# How to get the matrices in partial trace

## Homework Statement

Good day,

I want to ask the matrix that obtained from below formula and example.

$$tr_A(L_{AB})=\sum_i [(\langle i|\otimes id)L_{AB}(|i\rangle\otimes id)]$$

this formula above can be represented as in matrix form below,

$$tr_A(L_{AB})= \left(\array{1&0&0&0\\0&1&0&0}\right)\cdot \left(\array{0&0&1&0\\1&0&0&0\\0&0&0&0\\0&0&0&0} \right)\cdot \left( \array{1&0\\0&1\\0&0\\0&0}\right)=\left(\array{0&0\\1&0} \right)$$

My question are:

1.what its mean by d in this formula? How can I get this d?

2.How he get the first 2X4 matrix? I already calculate but I just get first row only. How it compute from the formula exactly?

Thank you

## Answers and Replies

Can you give more information from where you took this example as it seems a little out of context.

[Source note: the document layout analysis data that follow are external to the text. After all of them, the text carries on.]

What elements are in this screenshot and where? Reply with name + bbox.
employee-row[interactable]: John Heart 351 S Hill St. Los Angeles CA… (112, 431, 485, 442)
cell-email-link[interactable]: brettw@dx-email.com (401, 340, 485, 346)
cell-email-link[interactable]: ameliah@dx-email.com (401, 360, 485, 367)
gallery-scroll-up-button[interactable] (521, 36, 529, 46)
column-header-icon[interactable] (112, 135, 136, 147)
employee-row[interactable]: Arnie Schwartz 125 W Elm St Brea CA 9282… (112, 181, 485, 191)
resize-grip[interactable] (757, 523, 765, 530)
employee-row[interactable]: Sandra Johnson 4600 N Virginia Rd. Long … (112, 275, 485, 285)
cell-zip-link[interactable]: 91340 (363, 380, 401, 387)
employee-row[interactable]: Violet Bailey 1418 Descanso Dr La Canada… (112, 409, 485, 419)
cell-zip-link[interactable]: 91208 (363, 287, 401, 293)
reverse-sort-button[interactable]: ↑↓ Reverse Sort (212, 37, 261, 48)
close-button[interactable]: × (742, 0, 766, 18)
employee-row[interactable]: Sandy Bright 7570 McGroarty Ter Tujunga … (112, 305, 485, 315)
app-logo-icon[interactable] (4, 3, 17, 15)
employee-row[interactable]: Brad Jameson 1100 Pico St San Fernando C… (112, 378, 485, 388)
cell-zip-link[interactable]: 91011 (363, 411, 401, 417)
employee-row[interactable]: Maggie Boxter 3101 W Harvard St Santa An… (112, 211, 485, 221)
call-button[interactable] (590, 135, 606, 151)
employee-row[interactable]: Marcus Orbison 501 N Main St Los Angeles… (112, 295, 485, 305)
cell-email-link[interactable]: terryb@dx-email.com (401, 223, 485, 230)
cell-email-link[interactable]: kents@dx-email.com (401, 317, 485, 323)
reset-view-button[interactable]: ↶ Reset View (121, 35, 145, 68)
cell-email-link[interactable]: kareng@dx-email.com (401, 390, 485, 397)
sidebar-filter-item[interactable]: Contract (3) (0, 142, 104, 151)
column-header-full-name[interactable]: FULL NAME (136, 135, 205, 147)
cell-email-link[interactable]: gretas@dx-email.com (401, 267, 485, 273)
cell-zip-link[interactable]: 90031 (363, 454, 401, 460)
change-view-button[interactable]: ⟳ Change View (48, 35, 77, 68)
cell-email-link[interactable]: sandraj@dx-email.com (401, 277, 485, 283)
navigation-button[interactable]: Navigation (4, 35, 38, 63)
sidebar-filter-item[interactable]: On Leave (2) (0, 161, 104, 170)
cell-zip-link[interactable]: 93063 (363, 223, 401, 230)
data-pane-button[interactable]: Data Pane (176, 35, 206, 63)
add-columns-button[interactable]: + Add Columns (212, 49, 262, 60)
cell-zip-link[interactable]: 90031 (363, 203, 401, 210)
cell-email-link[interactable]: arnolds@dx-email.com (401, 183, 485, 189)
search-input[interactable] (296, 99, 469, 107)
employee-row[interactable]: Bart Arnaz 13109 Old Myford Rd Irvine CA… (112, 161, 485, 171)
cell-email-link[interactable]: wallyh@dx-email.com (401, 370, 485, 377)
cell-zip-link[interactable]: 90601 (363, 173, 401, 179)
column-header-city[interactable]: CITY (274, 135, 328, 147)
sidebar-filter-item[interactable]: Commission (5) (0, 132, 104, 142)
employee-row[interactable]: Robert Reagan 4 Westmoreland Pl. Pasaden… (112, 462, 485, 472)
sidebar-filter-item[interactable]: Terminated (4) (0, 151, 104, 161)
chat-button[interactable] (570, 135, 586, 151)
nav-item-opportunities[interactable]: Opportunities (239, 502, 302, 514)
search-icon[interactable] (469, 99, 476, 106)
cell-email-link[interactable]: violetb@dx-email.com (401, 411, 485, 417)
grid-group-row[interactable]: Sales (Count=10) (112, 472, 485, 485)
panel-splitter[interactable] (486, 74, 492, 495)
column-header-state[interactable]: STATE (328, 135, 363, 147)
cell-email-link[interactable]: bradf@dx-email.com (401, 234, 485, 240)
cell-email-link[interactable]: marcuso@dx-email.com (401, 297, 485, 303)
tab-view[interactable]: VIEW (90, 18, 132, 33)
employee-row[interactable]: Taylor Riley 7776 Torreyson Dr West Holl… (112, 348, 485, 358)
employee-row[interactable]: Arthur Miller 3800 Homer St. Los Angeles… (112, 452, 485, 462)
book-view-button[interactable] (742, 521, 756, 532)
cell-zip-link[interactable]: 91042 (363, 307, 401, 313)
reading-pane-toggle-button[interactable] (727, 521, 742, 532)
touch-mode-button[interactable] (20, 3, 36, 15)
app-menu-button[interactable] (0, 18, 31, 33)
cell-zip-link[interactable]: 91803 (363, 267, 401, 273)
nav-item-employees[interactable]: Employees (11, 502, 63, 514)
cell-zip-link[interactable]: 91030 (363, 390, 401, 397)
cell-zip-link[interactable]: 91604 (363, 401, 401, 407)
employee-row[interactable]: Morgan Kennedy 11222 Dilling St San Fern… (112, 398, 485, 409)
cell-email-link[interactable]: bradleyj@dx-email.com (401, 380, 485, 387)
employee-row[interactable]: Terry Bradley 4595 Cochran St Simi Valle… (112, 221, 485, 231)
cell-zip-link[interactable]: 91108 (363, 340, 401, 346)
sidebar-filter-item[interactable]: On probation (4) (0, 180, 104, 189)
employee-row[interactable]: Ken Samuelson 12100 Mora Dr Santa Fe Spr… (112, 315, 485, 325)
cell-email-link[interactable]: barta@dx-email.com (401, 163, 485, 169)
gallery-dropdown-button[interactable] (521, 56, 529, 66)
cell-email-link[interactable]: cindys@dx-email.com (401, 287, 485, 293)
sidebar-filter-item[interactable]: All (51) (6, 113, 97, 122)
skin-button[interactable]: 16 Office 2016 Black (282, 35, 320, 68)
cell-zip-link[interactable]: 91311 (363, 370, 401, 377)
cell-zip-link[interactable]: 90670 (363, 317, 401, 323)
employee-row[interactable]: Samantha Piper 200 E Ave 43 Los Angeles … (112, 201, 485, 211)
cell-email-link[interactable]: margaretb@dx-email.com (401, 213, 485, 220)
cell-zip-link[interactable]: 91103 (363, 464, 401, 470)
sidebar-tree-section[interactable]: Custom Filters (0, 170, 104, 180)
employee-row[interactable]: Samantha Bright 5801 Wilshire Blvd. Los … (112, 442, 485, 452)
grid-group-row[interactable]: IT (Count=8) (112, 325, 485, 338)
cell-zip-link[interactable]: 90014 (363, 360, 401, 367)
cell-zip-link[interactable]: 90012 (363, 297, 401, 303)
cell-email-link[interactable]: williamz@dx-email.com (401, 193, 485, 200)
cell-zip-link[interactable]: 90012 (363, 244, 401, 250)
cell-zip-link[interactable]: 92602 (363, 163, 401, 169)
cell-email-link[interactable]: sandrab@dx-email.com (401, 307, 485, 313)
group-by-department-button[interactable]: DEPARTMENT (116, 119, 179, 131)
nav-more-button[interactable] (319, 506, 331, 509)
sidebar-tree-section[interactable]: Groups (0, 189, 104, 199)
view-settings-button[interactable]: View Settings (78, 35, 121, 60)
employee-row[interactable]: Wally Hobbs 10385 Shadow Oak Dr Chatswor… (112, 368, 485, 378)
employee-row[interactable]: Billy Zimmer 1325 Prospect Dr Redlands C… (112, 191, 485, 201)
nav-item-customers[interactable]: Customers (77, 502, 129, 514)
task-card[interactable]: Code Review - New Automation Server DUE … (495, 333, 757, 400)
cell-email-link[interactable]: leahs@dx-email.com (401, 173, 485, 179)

From what I see the i stands for the identity matrix, and id for the 0 matrix, the O with the cross stands for tensor product, and take into account that < | and | > come from bra - ket notation of vectors and covectors.

This appears to be a formula for the trace of a matrix L_{AB} which I have no idea from where comes.